Risers will help when you get into any depth of snow, wont pile up on the front of the box so easily. I did also find out that putting your rope thru the tips of the skis also makes pulling it easier too!


----------



## sfw1960 (Apr 7, 2002)

Burksee said:


> Risers will help when you get into any depth of snow, wont pile up on the front of the box so easily.* I did also find out that putting your rope thru the tips of the skis also makes pulling it easier too!*


#TRUstory Greg....


----------



## mbirdsley (Jan 12, 2012)

Burksee said:


> Risers will help when you get into any depth of snow, wont pile up on the front of the box so easily. I did also find out that putting your rope thru the tips of the skis also makes pulling it easier too!


I think come summer I’ll definitely put risers on it. It pulls very very easy. my issue is hitting chunks of ice on the ribs on the bottom and coming to a dead stop. Haven’t had a snow piling up issue yet. I think if I just went maybe three inches I would be good. I might just use 4 x4 cut to length. But, than I have to take and roll back my tonneau cover. I need to keep it some what light so I can load and unload by myself.


----------



## Mister ED (Apr 3, 2006)

Burksee said:


> I did also find out that putting your rope thru the tips of the skis also makes pulling it easier too!
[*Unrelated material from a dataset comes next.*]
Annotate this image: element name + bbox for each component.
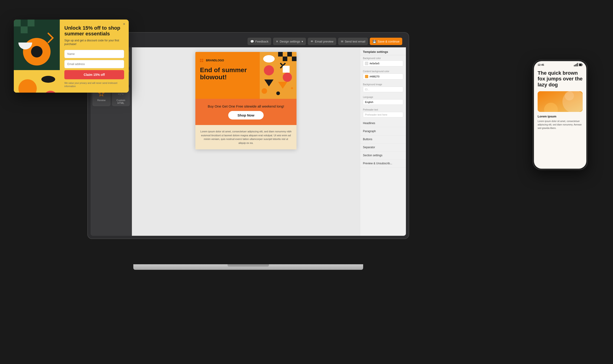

Also, a very long rope too.

Mine has a very wide stance. I place my tub to one side and my hub shanty on the left over room on the other side, spear between the two. Crisscross bungee cords and everything is kept stable.


----------



## Michael Wagner (Jul 17, 2007)

One thing I have done to make it easier to transport & store is I added angle iron (old bed frame) under the cross bars and used bolts & wing nuts to attach them. This pic is from before I drilled them out but gives an idea of what I did. Goes together and comes apart in seconds


----------